# Random Forest

Decision Trees are great for extracting features from a dataset, in the sense that they find the optimal thresholds for features. A problem is that they tend to overfit. A way to prevent this is to create a forest of trees based on a subset of the training set, both in rows as features, to explore alternative ways to classify items.
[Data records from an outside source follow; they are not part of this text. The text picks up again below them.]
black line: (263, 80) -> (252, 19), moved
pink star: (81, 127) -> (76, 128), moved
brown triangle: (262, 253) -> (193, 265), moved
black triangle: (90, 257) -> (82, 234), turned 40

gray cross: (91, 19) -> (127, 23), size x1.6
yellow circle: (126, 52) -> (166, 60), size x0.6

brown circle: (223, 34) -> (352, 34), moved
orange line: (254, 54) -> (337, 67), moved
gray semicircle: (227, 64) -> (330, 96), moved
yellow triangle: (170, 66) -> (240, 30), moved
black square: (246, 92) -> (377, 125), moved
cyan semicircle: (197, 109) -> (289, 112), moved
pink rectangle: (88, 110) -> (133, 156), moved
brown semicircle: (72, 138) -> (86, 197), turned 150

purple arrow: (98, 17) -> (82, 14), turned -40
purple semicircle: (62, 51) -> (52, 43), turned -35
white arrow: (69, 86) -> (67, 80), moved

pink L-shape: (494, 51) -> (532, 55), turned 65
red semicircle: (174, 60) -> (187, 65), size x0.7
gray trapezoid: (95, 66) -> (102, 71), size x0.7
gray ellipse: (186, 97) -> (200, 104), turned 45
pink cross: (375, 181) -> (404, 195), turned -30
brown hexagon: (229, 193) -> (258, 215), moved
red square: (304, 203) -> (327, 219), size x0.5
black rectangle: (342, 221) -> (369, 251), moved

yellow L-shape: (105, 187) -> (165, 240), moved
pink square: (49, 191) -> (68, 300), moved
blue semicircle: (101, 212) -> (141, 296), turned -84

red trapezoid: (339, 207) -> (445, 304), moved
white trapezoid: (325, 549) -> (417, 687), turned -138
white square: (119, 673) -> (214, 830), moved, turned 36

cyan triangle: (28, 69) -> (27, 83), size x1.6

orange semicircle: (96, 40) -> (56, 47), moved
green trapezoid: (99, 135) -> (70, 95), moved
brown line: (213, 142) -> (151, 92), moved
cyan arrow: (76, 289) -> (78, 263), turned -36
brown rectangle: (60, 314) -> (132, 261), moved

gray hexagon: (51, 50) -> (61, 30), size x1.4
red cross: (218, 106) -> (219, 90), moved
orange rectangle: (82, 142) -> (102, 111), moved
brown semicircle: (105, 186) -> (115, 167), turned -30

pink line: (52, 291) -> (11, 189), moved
The prediction of a Random Forest is than the majority vote of all these trees.

In [32]:
from sklearn.ensemble import RandomForestClassifier
from sklearn.tree import DecisionTreeClassifier
from sklearn.model_selection import train_test_split
from sklearn.preprocessing import StandardScaler
import pandas as pd
import numpy as np
from sklearn.metrics import recall_score, precision_score, f1_score

In [33]:
names = ['preg', 'plas', 'pres', 'skin', 'test', 'mass', 'pedi', 'age', 'class']
df = pd.read_csv("https://raw.githubusercontent.com/jbrownlee/Datasets/master/pima-indians-diabetes.data.csv", names=names)

In [34]:
X = df.drop(columns='class')
y = df['class']

In [45]:
train_X, valid_X, train_y, valid_y = train_test_split(X, y, test_size=0.1)

In [46]:
scaler = StandardScaler()
train_X = scaler.fit_transform(train_X)
valid_X = scaler.transform(valid_X)

Let's train a model on all of the training data.

In [56]:
model = LogisticRegression()
model.fit(train_X, train_y)
pred_y = model.predict(valid_X)
f1_score(valid_y, pred_y)

0.5925925925925927

In [57]:
model = DecisionTreeClassifier()
model.fit(train_X, train_y)
pred_y = model.predict(valid_X)
f1_score(valid_y, pred_y)

0.5

In [59]:
model = RandomForestClassifier(n_estimators=1000)
model.fit(train_X, train_y)
pred_y = model.predict(valid_X)
f1_score(valid_y, pred_y)

0.6785714285714286